Oulémas, vous réclamez la peine de mort pour qui ? Par Pr ELY Mustapha

ven, 06/18/2021 - 19:36

 Le criminel n'est pas celui que l'on ...voit

C'est une criminalité dont les auteurs sont invisibles car ce sont des criminels en col blanc, qui se retrouvent au gouvernement, dans la police et dans la justice. Les premiers volant et détournant, les seconds sévissant et réprimant, les derniers jugeant et condamnant. Et tous fonctionnent à l’énergie de la corruption.

Ceux qui reçoivent la peine, ce sont ces auteurs visibles des crimes, bourreaux, qu’ils ont forgés à la misère, l’ignorance et le désespoir et qu’ils envoient en jugement et au peloton d’exécution. Lorsque le bourreau sera fusillé conformément aux dispositions du Code Pénal.

Et au moment où le peloton d’exécution déchargera sur lui ses munitions, il s’effondrera… Mais le médecin légiste qui se penchera sur lui pour constater sa mort ne pourra pas constater que les vrais criminels sont toujours vivants et que celui que l’on vient de fusiller n’était autre qu’un bourreau. Leur créature.

Ceux qui ont tué toutes les "Khadijetou Sow" sont nombreux, courent toujours et n’ont jamais été inquiétés. Et probablement, ne le seront-ils jamais et jamais justice ne sera rendue.

Il ne passe pas un jour sans que les viols, les agressions, les crimes en tout genre secouent la société mauritanienne. Une société qui vit dans la peur et la criminalité.
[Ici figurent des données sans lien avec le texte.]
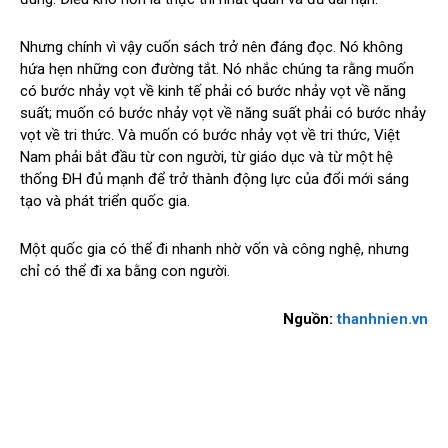
Nhưng chính vì vậy cuốn sách trở nên đáng đọc. Nó không
hứa hẹn những con đường tắt. Nó nhắc chúng ta rằng muốn
có bước nhảy vọt về kinh tế phải có bước nhảy vọt về năng
suất; muốn có bước nhảy vọt về năng suất phải có bước nhảy
vọt về tri thức. Và muốn có bước nhảy vọt về tri thức, Việt
Nam phải bắt đầu từ con người, từ giáo dục và từ một hệ
thống ĐH đủ mạnh để trở thành động lực của đổi mới sáng
tạo và phát triển quốc gia.
Một quốc gia có thể đi nhanh nhờ vốn và công nghệ, nhưng
chỉ có thể đi xa bằng con người.
Nguồn:
thanhnien.vn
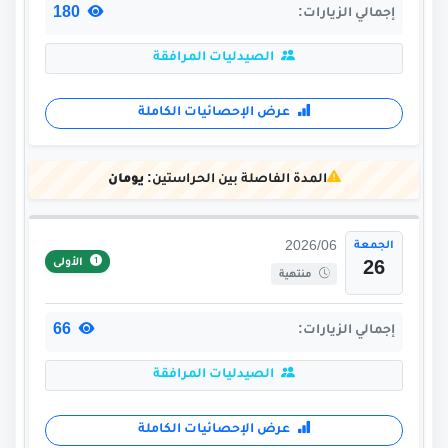
180
إجمالي الزيارات:
الصيدليات المرافقة
عرض الإحصائيات الكاملة
المدة الفاصلة بين الحراستين:
يومان
الجمعة
2026/06
الأولى
26
منتهية
66
إجمالي الزيارات:
الصيدليات المرافقة
عرض الإحصائيات الكاملة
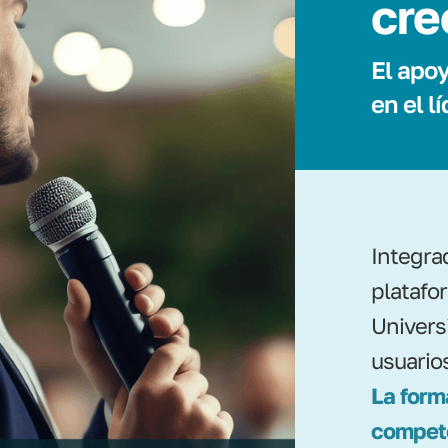
cre
El apoy
en el l
Integra
platafo
Universi
usuarios
La form
compete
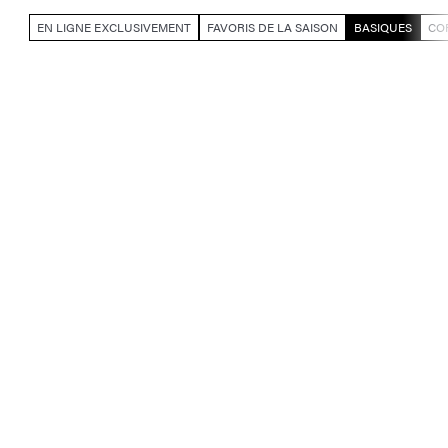
EN LIGNE EXCLUSIVEMENT
FAVORIS DE LA SAISON
BASIQUES
CO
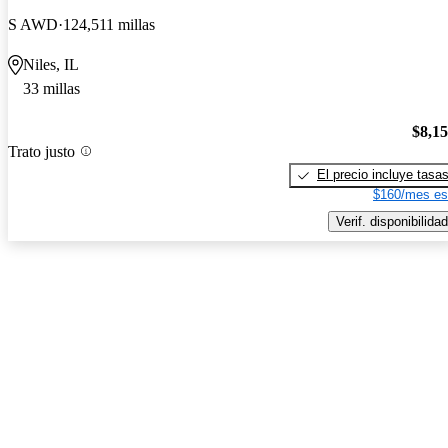
S AWD
124,511 millas
Niles, IL
33 millas
$8,1
Trato justo
El precio incluye tasa
$160/mes es
Verif. disponibilidad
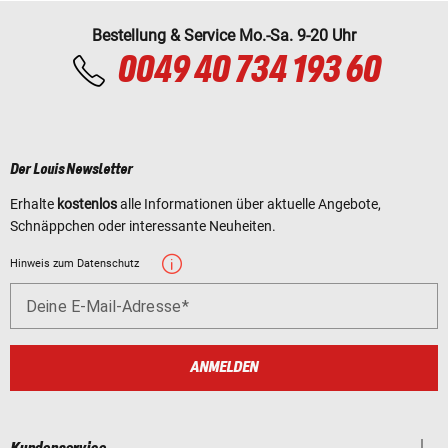
Bestellung & Service Mo.-Sa. 9-20 Uhr
0049 40 734 193 60
Der Louis Newsletter
Erhalte
kostenlos
alle Informationen über aktuelle Angebote,
Schnäppchen oder interessante Neuheiten.
Hinweis zum Datenschutz
Deine E-Mail-Adresse
ANMELDEN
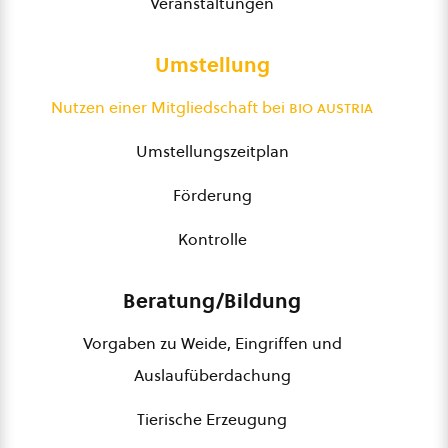
Veranstaltungen
Umstellung
Nutzen einer Mitgliedschaft bei
bio austria
Umstellungszeitplan
Förderung
Kontrolle
Beratung/Bildung
Vorgaben zu Weide, Eingriffen und
Auslaufüberdachung
Tierische Erzeugung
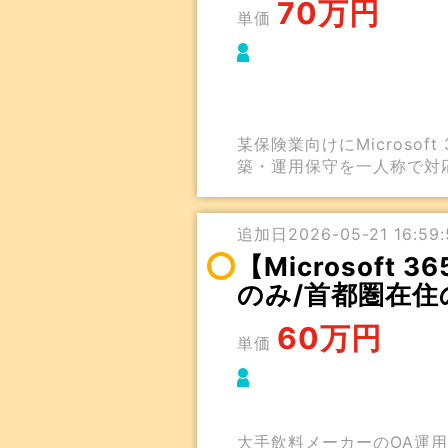
70万円
単価
某保険業向けにMicroso
築・運用保守を一人称で対
追加日2026-05-21 16:59:
【Microsof
のみ/首都圏在住
60万円
単価
大手飲料メーカーのOA運用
Une "Khadijetou Sow" est violée et tuée tous les jours en Mauritanie. Et ce qui se sait, et ce qui est porté à la connaissance du public et de la Justice, n’est qu’une infime partie de la criminalité qui a pris une ampleur telle, que les victimes des atrocités, tous âges confondus, sont devenues « un fait divers », un quotidien.

Cette créature condamnée à la peine capitale n’est que le bourreau qui exécute les basses œuvres, et qui tout en méritant son sort, ne saurait pourtant dénoncer ses commanditaires, ceux qui l’ont préparé à cela, mis dans des conditions d’exécution de son crime et l’ont armé pour tuer.

Lorsqu’ils envoient les délinquants arrêtés, pour la circonstance, à la peine capitale, ils savent qu’ils ne sont que le bras du crime. Une main exécutrice de bases œuvres. Mais pire encore, ce bras sanglant, ils l’ont démultiplié par milliers, violant, tuant, brûlant et ôtant des vies de familles entières.

Ils l'ont armé en la privant d'éducation, d'emploi, de ressources, de dignité et l'ont jeté sur les chemins de la drogue et de la délinquance.

Ceux qui ont vendu les écoles, détourné les budgets de l’éducation, de la santé (physique et mentale) de la culture de l’emploi qui ont fait du pays une passoire de la drogue, sont ceux-là même les vrais criminels...

En effet, la mort physique d’un pauvre hère, violeur, assouvira certes une vengeance, une haine familiale mais ne mettra pas fin à la criminalité. Et ce sera toujours et encore les viols, les crimes et les horreurs.

Commis par des criminels que l'on "forme" dans les ministères, dans les budgets, dans les coulisses d’un pouvoir qui a défaut de sanctionner les véritables criminels qui peuplent sa galerie de sinistres personnages, les recycle, à tour de bras, dans les postes de responsabilité et s’en prend à une jeunesse délinquante qu’il a lui-même créée par ses actes.

Alors que des oulémas viennent réclamer la peine de mort pour une jeunesse délinquante qu’une police impotente a pu coffrer, pour calmer les tensions, cela prouve, encore une fois, l’inconséquence de ces oulémas qui confondent, par manque de rationalité, les causes et les effets. Le bourreau et son commanditaire.

A-t-on vu ces oulémas s’en prendre aux causes qui ont jeté, durant des dizaines d’années toute une jeunesse dans la délinquance ?

Ont-ils dénoncé depuis tant d’années de mauvaise gouvernance, les détournements, la corruption, les malversations, les injustices, les vols, les crimes économiques et financiers le népotisme criminel, le tribalisme dévastateur, les marchés publics pipés et les violences politiques, économiques et sociales des régimes successifs?

Non. Aujourd’hui, ils viennent marcher pour qu’on tue. Comme si la religion n’avait de rationalité que le meurtre et qu’elle ignore l’intelligence.

Pauvre pays meurtri, pauvre jeunesse avilie.

Religion de circonstance, violence de tous les jours.